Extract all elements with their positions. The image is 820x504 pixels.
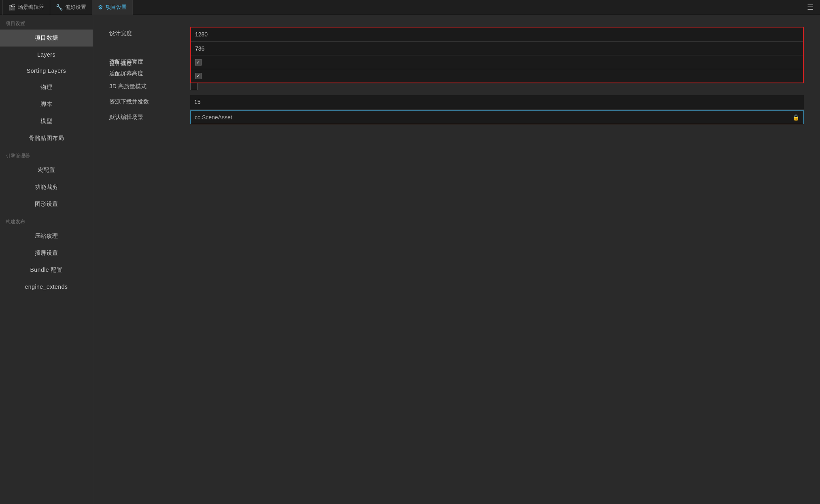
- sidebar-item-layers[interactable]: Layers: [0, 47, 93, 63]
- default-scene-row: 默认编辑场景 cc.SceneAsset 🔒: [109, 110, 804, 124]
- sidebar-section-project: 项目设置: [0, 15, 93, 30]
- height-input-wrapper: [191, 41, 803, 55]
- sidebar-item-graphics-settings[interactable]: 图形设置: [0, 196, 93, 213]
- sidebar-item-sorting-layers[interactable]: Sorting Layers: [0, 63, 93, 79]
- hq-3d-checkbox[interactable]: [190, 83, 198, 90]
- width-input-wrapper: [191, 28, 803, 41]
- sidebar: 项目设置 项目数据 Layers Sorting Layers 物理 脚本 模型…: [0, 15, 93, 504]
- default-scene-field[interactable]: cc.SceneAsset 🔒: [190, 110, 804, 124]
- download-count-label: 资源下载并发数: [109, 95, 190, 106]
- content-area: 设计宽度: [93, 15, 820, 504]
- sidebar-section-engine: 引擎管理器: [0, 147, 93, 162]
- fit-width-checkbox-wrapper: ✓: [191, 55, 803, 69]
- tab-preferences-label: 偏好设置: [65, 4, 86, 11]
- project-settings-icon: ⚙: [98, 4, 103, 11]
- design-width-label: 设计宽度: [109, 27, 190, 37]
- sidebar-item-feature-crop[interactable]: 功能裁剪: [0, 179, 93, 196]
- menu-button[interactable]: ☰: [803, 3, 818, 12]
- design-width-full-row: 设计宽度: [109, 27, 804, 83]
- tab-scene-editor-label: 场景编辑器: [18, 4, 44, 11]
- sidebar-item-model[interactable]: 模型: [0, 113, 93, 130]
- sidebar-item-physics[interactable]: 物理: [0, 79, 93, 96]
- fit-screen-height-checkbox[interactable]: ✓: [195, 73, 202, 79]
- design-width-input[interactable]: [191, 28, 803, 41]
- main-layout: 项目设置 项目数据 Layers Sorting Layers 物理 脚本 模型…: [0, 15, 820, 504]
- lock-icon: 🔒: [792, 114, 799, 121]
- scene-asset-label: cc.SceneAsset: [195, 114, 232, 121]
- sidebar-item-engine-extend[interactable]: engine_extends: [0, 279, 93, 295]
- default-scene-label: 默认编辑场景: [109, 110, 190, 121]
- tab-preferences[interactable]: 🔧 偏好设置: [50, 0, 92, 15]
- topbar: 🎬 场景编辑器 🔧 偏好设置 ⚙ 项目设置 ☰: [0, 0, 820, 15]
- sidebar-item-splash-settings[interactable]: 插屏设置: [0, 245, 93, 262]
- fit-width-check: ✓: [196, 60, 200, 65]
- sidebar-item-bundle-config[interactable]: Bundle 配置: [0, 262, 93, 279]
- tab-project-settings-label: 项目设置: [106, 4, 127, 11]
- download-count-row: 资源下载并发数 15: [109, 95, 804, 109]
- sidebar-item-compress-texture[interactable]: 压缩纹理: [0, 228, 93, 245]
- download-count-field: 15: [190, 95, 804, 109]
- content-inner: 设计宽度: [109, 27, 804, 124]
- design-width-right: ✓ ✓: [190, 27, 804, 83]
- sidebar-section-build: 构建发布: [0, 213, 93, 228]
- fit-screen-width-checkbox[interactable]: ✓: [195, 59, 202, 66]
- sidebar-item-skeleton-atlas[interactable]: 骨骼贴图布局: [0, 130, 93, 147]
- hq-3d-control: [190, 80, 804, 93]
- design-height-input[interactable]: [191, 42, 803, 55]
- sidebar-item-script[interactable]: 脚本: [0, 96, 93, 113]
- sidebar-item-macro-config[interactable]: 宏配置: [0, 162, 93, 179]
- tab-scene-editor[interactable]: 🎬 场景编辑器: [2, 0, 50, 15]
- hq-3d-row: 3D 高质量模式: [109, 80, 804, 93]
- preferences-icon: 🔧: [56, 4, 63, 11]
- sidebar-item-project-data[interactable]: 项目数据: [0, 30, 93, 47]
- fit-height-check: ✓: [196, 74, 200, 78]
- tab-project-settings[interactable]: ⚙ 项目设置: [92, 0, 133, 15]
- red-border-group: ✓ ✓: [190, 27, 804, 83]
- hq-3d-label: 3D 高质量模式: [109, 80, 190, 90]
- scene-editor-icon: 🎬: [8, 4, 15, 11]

__Your task__: What is needed is an exact printout of all the entries, without the pictures.

__Answer__:
Extract all elements with their positions. The image is 820x504 pixels.
- sidebar-item-layers[interactable]: Layers: [0, 47, 93, 63]
- default-scene-row: 默认编辑场景 cc.SceneAsset 🔒: [109, 110, 804, 124]
- sidebar-section-project: 项目设置: [0, 15, 93, 30]
- height-input-wrapper: [191, 41, 803, 55]
- sidebar-item-graphics-settings[interactable]: 图形设置: [0, 196, 93, 213]
- sidebar-item-sorting-layers[interactable]: Sorting Layers: [0, 63, 93, 79]
- hq-3d-checkbox[interactable]: [190, 83, 198, 90]
- width-input-wrapper: [191, 28, 803, 41]
- sidebar: 项目设置 项目数据 Layers Sorting Layers 物理 脚本 模型…: [0, 15, 93, 504]
- default-scene-field[interactable]: cc.SceneAsset 🔒: [190, 110, 804, 124]
- download-count-label: 资源下载并发数: [109, 95, 190, 106]
- content-area: 设计宽度: [93, 15, 820, 504]
- sidebar-section-engine: 引擎管理器: [0, 147, 93, 162]
- fit-width-checkbox-wrapper: ✓: [191, 55, 803, 69]
- tab-preferences-label: 偏好设置: [65, 4, 86, 11]
- project-settings-icon: ⚙: [98, 4, 103, 11]
- design-width-label: 设计宽度: [109, 27, 190, 37]
- sidebar-item-feature-crop[interactable]: 功能裁剪: [0, 179, 93, 196]
- menu-button[interactable]: ☰: [803, 3, 818, 12]
- design-width-full-row: 设计宽度: [109, 27, 804, 83]
- tab-scene-editor-label: 场景编辑器: [18, 4, 44, 11]
- sidebar-item-model[interactable]: 模型: [0, 113, 93, 130]
- sidebar-item-physics[interactable]: 物理: [0, 79, 93, 96]
- fit-screen-height-checkbox[interactable]: ✓: [195, 73, 202, 79]
- design-width-input[interactable]: [191, 28, 803, 41]
- main-layout: 项目设置 项目数据 Layers Sorting Layers 物理 脚本 模型…: [0, 15, 820, 504]
- lock-icon: 🔒: [792, 114, 799, 121]
- scene-asset-label: cc.SceneAsset: [195, 114, 232, 121]
- sidebar-item-engine-extend[interactable]: engine_extends: [0, 279, 93, 295]
- default-scene-label: 默认编辑场景: [109, 110, 190, 121]
- tab-preferences[interactable]: 🔧 偏好设置: [50, 0, 92, 15]
- topbar: 🎬 场景编辑器 🔧 偏好设置 ⚙ 项目设置 ☰: [0, 0, 820, 15]
- sidebar-item-splash-settings[interactable]: 插屏设置: [0, 245, 93, 262]
- fit-width-check: ✓: [196, 60, 200, 65]
- sidebar-item-bundle-config[interactable]: Bundle 配置: [0, 262, 93, 279]
- tab-project-settings-label: 项目设置: [106, 4, 127, 11]
- download-count-row: 资源下载并发数 15: [109, 95, 804, 109]
- sidebar-item-compress-texture[interactable]: 压缩纹理: [0, 228, 93, 245]
- download-count-field: 15: [190, 95, 804, 109]
- content-inner: 设计宽度: [109, 27, 804, 124]
- design-width-right: ✓ ✓: [190, 27, 804, 83]
- sidebar-section-build: 构建发布: [0, 213, 93, 228]
- fit-screen-width-checkbox[interactable]: ✓: [195, 59, 202, 66]
- sidebar-item-skeleton-atlas[interactable]: 骨骼贴图布局: [0, 130, 93, 147]
- hq-3d-control: [190, 80, 804, 93]
- design-height-input[interactable]: [191, 42, 803, 55]
- sidebar-item-script[interactable]: 脚本: [0, 96, 93, 113]
- sidebar-item-macro-config[interactable]: 宏配置: [0, 162, 93, 179]
- tab-scene-editor[interactable]: 🎬 场景编辑器: [2, 0, 50, 15]
- hq-3d-row: 3D 高质量模式: [109, 80, 804, 93]
- preferences-icon: 🔧: [56, 4, 63, 11]
- sidebar-item-project-data[interactable]: 项目数据: [0, 30, 93, 47]
- fit-height-check: ✓: [196, 74, 200, 78]
- tab-project-settings[interactable]: ⚙ 项目设置: [92, 0, 133, 15]
- red-border-group: ✓ ✓: [190, 27, 804, 83]
- hq-3d-label: 3D 高质量模式: [109, 80, 190, 90]
- scene-editor-icon: 🎬: [8, 4, 15, 11]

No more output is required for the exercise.